Having worked on data ingestion part of IoT for 6 months with IoThub, what I have understood is that a few strategies should be applied while during data ingress to ensure smooth and meaningful data ingress.
- Understanding the frequency of data ingress
If you look at the tiers given by Azure itself for data ingress Total Messages per day and each message packet size determine the one you choose among the 4 available. The more the messages, the more difficult it is to stuff everything into a database and then parse to make it meaningful. The ideal solution is to remove certain data which are off the chart or send it specific repositories. For example, if you want to remove data from event 1 processed and moved to datastore 1 and data from event 2 moved into datastore 2 at the outset itself.

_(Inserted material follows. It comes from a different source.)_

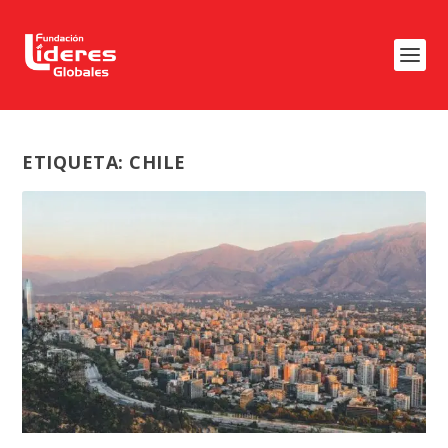
ETIQUETA:
CHILE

- Annotation metadata to data
Now that your IoT Device has collected billions of data and that you have stored it in some format, to build a relationship and history, would you search through the entire tables and build that hierarchy. I guess, you are better off adding metadata on the run
- Stream Analytics is a must
If you want to raise an alarm when there is a temperature spike or fall, or if you want to start another process when the process 1 is continuously failing / not sending data, we would want a Stream analytics solution whomsoever provides in your ecosystem, be it Azure, Amazon, Google, IBM and the like. No one wants to build analytics and wait 10 mins for the instant alerts.
(Article in KDNuggets helped me verify that my understanding is in tune with what the industry and academia in general thinks about data ingress in general.)